Mengenai jarak antar-minimarket dengan pasar tradisional yang saling berdekatan, hal tersebut berkaitan dengan masalah perizinan pendirian toko modern (minimarket).  Suatu toko modern (minimarket) harus memiliki izin pendirian yang disebut dengan Izin Usaha Toko Modern (“IUTM”) yang diterbitkan oleh Bupati/Walikota dan khusus untuk wilayah DKI Jakarta diterbitkan oleh Gubernur (Pasal 12 Perpres 112/2007). Kemudian kewenangan untuk menerbitkan IUTM ini dapat didelegasikan kepada Kepala Dinas/Unit yang bertanggung jawab di bidang perdagangan atau pejabat yang bertanggung jawab dalam pelaksanaan Pelayanan Terpadu Satu Pintu setempat (Pasal 11 Permendag No. 53/M-DAG/PER/12/2008 Tahun 2008 tentang Pedoman Penataan dan Pembinaan Pasar Tradisional, Pusat Perbelanjaan dan Toko Modern - “Permendag 53/2008”).   

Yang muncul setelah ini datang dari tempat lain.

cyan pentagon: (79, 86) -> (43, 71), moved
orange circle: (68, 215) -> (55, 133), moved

Peraturan sudah ada namun pengawasan itulah yang perlu digalakkan.  Membela ekonomi rakyat seharusnya mejadi visi misi seorang Kepala Daerah. Kepedulian akan nasib pasar tradisional hendaknya benar benar menjadi prioritas utama dengan cara menghambat atau kalau berani menutup mini market yang melanggar peraturan.

Kecuali Sumatera Barat

Memang ada juga kepala daerah yang tegas, melarang pendirian mart. Penguasa ini justru mengembangkan pasar tardisonal menadi tempat belanja yang aman dan nyaman. Inilah dia kepala daerah yang berorientasi mengangkat ekonomi kerakyatan Teori ekonomi makro (triccle down effect) menyebutkan bahwa perputaran uang itu sebaiknya berada di lingkungan itu sendiri, Jangan sampai uang belanja rakyat lari ke negeri orang. Artinya pemodal besar yang memiliki mart mart itu mengeruk keuntungan berlebih kemudian meng investasikan ditempat lain.

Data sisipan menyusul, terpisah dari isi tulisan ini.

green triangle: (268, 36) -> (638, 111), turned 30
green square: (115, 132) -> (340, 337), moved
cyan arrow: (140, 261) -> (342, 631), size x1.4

Contoh teladan terbaik datang dari Sumatera Barat.  Dilansir dari Money.id, ternyata toko-toko retail ‘raksasa’ tersebut tidak diizinkan oleh pemerintah daerah masuk ke Sumatera Barat. Pemda setempat memang melarang minimarket waralaba tersebut beroperasi, sebab ada kekhawatiran keberadaanya dapat mematikan keberadaan pedagang tradisional. Hal tersebut sudah pernah dikemukakan oleh Wali Kota Padang Mahyeldi Ansharullah.

Walikota  memastikan tidak akan memberikan izin kepada jaringan waralaba untuk membuka gerainya di Kota padang. Menurut dia, kehadiran kedua waralaba tersebut dapat merusak ekonomi daerah nantinya. Mart tidak dikeluarkan izinnya karena akan merusak ekonomi daerah,” kata Mahyeldi beberapa waktu lalu  https://serambimata.com/2015/12/11/

Senjakala Pasar Rakyat

Senjakala pasar trasional tinggal menunggu waktu. Bisa dalam hitungan tahun pasar rakyat akan hilang dari peredaran.  Suasana ibu ibu menawar barang dagangan tidak akan terdengar lagi.  Inilah budaya tradisonal yang wajib dipertahankan dimana silaturahim antar warga dengan pedagang tetap mesra dalam prosesi  tawar menawar harga daging misalnya.  Sebaliknya belanja di mini market  komsumen dipaksa membeli barang dengan harga fix,  Tidak ada tawar menawar, sungguh malang nasib konsumen karena tidak lagi begelar sebagai raja.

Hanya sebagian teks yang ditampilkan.